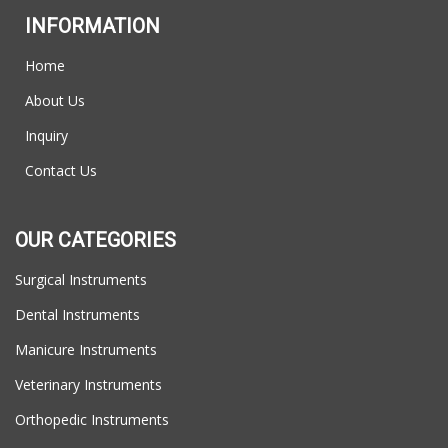
INFORMATION
Home
About Us
Inquiry
Contact Us
OUR CATEGORIES
Surgical Instruments
Dental Instruments
Manicure Instruments
Veterinary Instruments
Orthopedic Instruments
•••••
* _Work item_: When you retype the data above, match every line exactly and leave the pictures behind.

* _Task solution_:
INFORMATION
Home
About Us
Inquiry
Contact Us
OUR CATEGORIES
Surgical Instruments
Dental Instruments
Manicure Instruments
Veterinary Instruments
Orthopedic Instruments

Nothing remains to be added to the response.